### Task directions
All lines of the entries with "Title" in them must be listed.

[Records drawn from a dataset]
__________________________________________________

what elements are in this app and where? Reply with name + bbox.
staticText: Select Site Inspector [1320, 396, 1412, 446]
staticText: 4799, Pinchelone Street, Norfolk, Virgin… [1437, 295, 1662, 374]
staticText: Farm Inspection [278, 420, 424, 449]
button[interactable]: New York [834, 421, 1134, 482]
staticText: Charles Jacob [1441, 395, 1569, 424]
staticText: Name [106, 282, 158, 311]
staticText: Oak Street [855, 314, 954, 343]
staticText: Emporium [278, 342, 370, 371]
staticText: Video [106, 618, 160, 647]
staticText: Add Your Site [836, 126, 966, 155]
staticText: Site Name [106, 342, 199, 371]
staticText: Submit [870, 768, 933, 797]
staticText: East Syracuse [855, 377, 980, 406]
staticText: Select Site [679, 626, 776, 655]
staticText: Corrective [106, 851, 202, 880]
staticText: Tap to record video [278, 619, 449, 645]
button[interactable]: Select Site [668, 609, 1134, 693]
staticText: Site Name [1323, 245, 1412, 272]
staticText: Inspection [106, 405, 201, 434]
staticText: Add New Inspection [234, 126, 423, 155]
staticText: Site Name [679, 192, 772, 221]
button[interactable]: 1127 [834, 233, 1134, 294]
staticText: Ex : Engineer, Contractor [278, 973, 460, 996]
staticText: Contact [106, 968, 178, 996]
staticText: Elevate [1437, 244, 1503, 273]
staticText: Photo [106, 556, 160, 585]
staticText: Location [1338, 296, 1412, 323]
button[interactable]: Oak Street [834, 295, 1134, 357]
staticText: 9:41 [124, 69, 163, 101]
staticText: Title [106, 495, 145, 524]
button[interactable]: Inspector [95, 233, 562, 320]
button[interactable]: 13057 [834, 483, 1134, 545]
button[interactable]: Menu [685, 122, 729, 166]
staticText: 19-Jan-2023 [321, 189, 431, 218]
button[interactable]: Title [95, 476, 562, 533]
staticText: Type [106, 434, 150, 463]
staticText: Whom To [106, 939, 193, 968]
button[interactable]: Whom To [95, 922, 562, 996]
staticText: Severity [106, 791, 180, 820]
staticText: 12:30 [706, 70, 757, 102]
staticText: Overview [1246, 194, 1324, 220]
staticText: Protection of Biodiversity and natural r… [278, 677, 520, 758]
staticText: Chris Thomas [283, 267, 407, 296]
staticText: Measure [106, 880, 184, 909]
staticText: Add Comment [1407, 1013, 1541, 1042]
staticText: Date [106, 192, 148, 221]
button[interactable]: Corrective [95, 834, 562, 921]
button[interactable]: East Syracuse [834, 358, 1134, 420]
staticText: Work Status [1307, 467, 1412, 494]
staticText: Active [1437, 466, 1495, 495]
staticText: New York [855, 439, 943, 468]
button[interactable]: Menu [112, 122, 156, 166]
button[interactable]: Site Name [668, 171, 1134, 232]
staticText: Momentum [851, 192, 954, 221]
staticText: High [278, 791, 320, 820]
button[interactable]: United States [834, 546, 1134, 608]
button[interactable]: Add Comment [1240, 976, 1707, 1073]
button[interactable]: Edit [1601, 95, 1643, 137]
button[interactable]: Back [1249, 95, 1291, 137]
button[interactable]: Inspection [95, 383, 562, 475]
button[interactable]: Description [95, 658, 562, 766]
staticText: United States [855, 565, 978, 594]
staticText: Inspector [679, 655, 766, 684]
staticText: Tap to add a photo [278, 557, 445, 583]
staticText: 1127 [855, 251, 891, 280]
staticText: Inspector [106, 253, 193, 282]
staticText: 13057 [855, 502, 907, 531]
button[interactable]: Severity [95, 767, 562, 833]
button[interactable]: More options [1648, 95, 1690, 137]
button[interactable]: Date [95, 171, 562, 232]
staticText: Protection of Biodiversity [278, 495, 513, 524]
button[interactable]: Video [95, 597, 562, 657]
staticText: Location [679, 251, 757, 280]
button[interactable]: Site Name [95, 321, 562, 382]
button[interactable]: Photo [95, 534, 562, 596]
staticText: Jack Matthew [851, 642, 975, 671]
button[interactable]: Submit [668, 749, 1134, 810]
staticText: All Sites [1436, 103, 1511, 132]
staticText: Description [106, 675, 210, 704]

__________________________________________________

### Reply
staticText: Title [106, 495, 145, 524]
button[interactable]: Title [95, 476, 562, 533]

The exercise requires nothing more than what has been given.